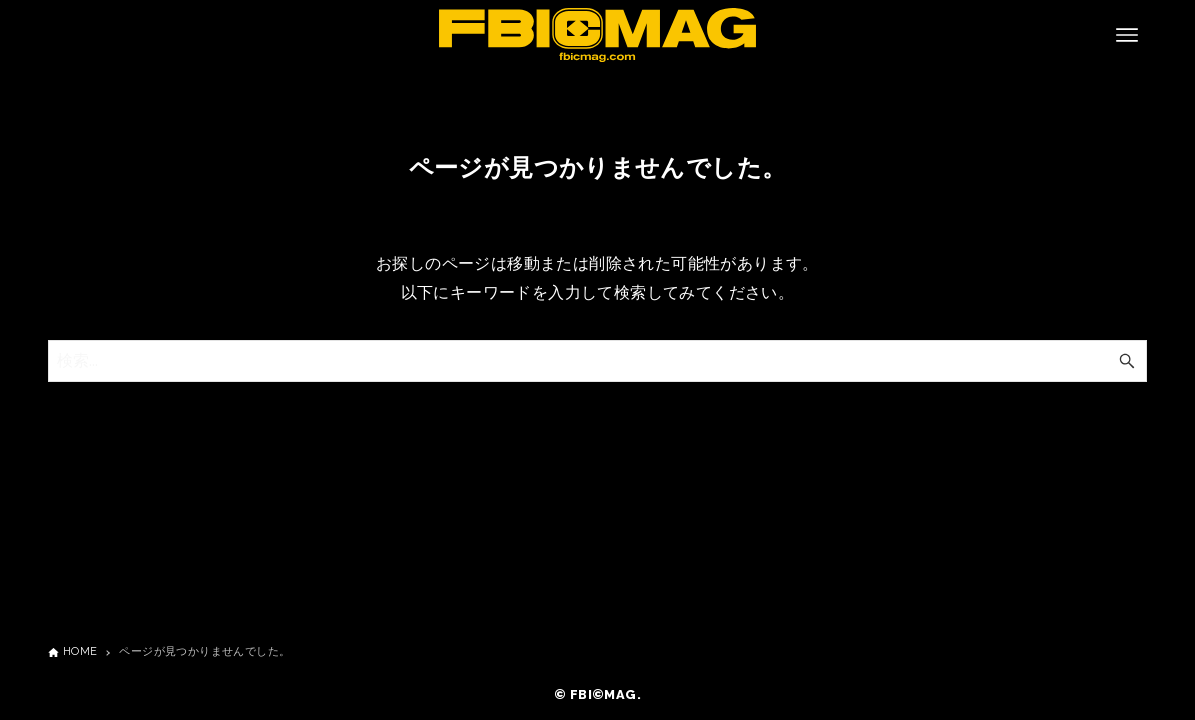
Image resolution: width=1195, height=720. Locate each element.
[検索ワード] (597, 361)
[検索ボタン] (1127, 361)
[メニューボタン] (1127, 35)
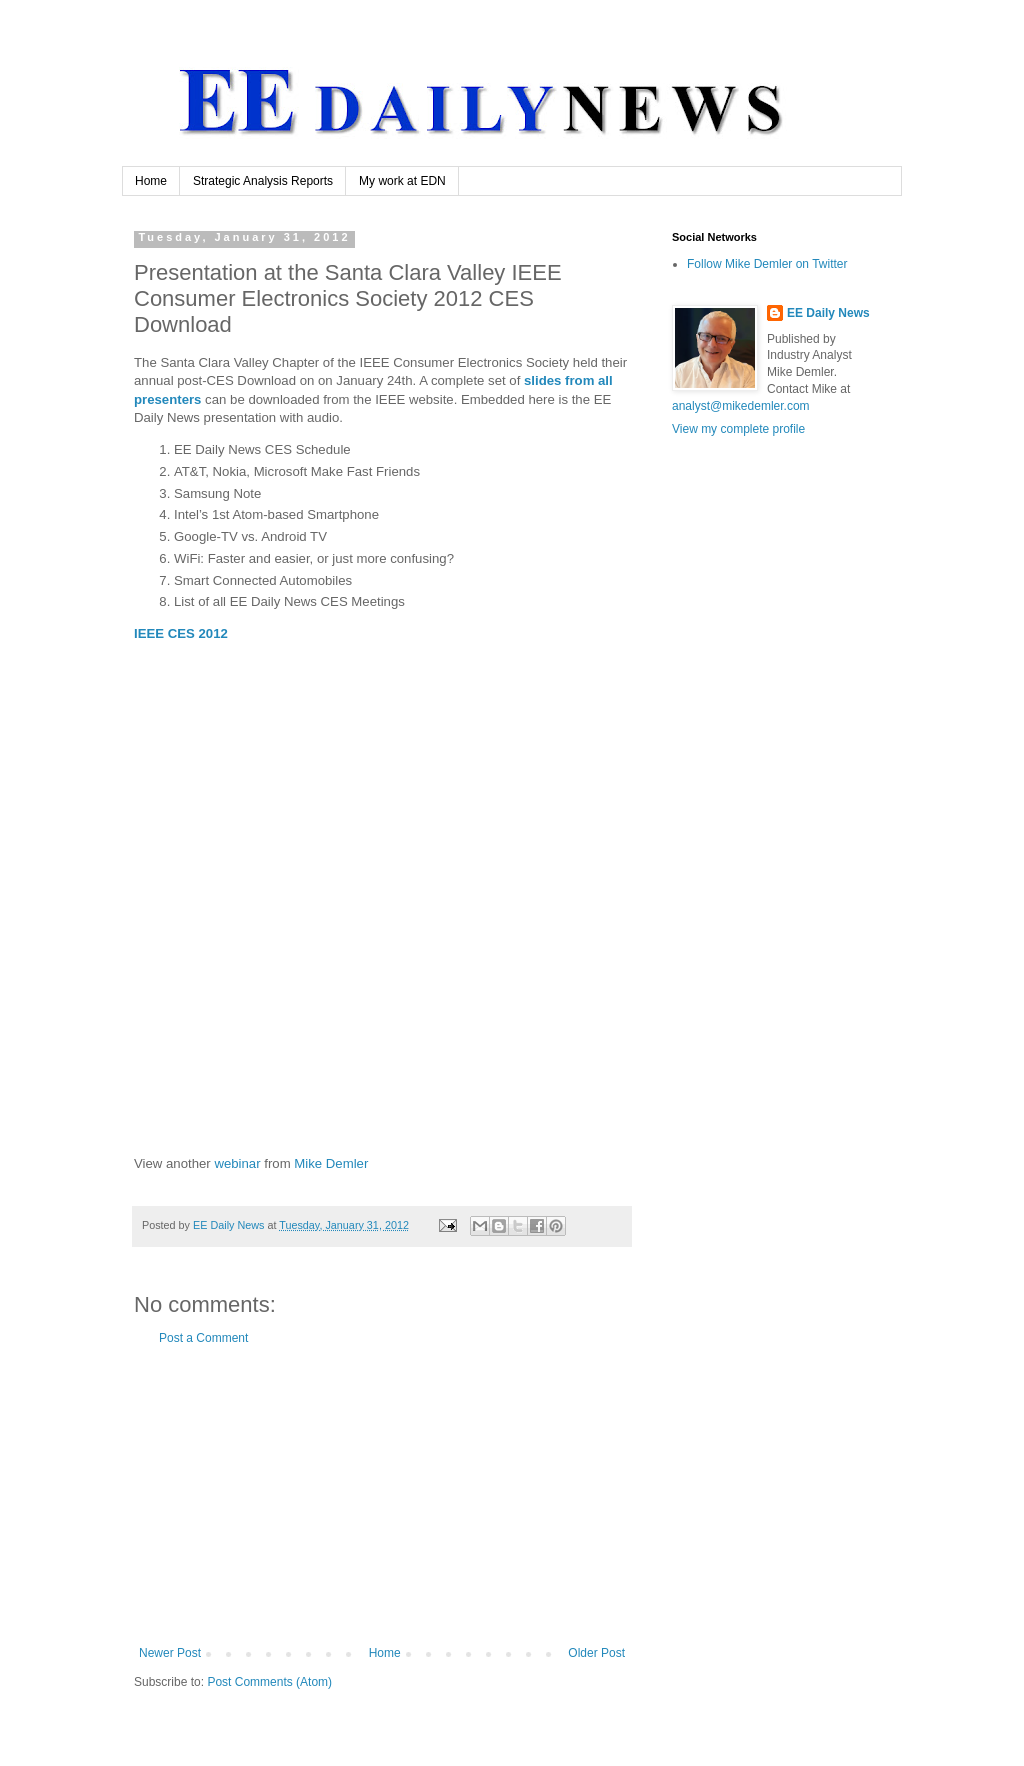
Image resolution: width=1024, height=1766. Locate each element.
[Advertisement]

=-=-=-=-=

Copy out all the lines of the records that include "resolution".

Image resolution: width=1195, height=720. Locate each element.
Image resolution: width=1024, height=1766. Locate each element.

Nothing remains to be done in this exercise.